Aussi, à quatre heures, la salle était pleine. Les loges, l'orchestre, le parterre regorgeaient. Aux avant-scènes s'étalaient le bourgmestre van Tricasse, Mlle van Tricasse, Mme van Tricasse et l'aimable Tatanémance en bonnet vert-pomme; puis, non loin, le conseiller Niklausse et sa famille, sans oublier l'amoureux Frantz.

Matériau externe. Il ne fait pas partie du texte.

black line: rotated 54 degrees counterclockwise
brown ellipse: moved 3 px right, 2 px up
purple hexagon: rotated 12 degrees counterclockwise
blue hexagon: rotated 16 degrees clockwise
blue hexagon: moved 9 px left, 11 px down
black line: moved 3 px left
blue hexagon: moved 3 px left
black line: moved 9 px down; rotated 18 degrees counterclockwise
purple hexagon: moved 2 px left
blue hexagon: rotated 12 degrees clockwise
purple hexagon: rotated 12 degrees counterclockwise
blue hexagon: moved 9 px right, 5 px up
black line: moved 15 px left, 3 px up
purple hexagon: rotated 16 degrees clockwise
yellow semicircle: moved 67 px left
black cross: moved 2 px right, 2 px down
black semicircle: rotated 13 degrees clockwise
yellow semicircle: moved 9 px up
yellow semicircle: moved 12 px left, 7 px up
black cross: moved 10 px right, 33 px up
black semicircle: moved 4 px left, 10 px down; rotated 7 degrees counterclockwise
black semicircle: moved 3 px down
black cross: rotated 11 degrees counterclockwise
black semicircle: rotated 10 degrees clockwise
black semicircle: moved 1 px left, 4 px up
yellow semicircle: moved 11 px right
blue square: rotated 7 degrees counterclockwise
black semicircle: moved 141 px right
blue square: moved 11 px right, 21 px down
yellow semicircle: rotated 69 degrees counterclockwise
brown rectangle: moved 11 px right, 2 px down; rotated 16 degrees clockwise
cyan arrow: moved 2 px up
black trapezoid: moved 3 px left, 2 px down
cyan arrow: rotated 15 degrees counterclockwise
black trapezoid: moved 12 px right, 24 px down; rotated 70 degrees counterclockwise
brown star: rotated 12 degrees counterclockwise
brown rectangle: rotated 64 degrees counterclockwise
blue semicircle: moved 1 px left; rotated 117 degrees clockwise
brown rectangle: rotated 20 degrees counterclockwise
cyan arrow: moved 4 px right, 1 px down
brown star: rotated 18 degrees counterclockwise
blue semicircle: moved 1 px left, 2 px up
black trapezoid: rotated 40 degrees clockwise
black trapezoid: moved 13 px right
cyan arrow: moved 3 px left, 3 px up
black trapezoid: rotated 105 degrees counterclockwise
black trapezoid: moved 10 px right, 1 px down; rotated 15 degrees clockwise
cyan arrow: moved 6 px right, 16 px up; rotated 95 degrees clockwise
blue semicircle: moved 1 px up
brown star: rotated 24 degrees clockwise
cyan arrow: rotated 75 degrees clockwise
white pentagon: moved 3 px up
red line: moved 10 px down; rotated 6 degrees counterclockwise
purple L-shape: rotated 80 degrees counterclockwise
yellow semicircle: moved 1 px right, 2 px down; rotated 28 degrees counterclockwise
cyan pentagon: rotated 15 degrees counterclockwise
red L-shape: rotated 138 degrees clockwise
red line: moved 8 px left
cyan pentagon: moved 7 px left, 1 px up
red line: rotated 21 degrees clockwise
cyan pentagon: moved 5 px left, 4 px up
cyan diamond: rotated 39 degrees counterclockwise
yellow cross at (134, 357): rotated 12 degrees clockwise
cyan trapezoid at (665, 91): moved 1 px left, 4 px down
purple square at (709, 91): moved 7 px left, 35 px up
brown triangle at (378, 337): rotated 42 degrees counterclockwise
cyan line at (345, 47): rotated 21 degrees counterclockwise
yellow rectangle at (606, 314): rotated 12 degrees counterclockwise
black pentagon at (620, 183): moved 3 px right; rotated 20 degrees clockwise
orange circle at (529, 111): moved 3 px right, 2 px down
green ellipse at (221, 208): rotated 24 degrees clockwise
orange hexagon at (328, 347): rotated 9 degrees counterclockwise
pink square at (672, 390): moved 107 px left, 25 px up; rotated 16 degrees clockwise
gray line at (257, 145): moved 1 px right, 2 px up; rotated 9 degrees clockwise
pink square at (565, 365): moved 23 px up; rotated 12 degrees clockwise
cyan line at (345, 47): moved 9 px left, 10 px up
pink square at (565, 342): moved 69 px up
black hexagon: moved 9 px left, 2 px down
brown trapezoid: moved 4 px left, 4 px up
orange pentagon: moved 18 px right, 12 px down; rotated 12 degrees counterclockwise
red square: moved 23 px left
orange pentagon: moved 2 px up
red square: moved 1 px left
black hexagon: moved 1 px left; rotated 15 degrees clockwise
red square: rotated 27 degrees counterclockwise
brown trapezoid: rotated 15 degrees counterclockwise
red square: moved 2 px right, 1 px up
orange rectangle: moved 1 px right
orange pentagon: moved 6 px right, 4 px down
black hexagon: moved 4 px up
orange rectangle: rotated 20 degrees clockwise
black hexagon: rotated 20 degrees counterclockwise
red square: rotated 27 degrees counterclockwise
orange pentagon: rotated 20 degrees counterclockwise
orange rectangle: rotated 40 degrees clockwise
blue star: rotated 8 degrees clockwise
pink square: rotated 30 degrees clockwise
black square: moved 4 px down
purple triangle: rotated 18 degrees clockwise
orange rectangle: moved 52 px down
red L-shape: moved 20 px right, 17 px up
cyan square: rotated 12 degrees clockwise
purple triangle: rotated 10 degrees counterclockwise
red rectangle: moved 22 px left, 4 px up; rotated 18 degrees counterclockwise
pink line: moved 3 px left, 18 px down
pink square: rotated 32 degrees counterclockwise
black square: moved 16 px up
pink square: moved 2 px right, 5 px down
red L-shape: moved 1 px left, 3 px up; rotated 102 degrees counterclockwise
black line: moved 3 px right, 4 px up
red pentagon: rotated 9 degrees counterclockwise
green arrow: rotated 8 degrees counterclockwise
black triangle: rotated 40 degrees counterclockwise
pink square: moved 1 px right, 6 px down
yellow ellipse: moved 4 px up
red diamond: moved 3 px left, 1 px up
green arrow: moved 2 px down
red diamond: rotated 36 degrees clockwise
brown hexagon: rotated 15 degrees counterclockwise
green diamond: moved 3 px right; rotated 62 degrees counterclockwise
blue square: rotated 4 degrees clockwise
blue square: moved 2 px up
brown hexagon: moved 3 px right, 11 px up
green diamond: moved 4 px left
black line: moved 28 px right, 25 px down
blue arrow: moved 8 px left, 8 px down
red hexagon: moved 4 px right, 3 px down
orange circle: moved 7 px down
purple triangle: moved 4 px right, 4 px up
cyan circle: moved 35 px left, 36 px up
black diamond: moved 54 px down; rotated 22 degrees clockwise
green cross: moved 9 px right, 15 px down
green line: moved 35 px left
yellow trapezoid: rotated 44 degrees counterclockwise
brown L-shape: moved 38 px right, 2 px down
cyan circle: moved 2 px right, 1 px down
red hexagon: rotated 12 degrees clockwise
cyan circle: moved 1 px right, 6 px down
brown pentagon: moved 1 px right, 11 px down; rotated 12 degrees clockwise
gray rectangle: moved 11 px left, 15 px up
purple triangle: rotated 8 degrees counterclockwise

On voyait aussi les familles du médecin Custos, de l'avocat Schut, d'Honoré Syntax, le grand juge, et Soutman (Norbert), le directeur de la compagnie d'assurances, et le gros banquier Collaert, fou de musique allemande, un peu virtuose lui-même, et le percepteur Rupp, et le directeur de l'Académie, Jérôme Resh, et le commissaire civil, et tant d'autres notabilités de la ville qu'on ne saurait les énumérer ici sans abuser de la patience du lecteur.
Ordinairement, en attendant le lever du rideau, les Quiquendoniens avaient l'habitude de se tenir silencieux, les uns lisant leur journal, les autres échangeant quelques mots à voix basse, ceux-ci gagnant leur place sans bruit et sans hâte, ceux-là jetant un regard à demi éteint vers les beautés aimables qui garnissaient les galeries.
Mais, ce soir-là, un observateur eût constaté que, même avant le lever du rideau, une animation inaccoutumée régnait dans la salle. On voyait remuer des gens qui ne remuaient jamais. Les éventails des dames s'agitaient avec une rapidité anormale. Un air plus vivace semblait avoir envahi toutes ces poitrines. On respirait plus largement.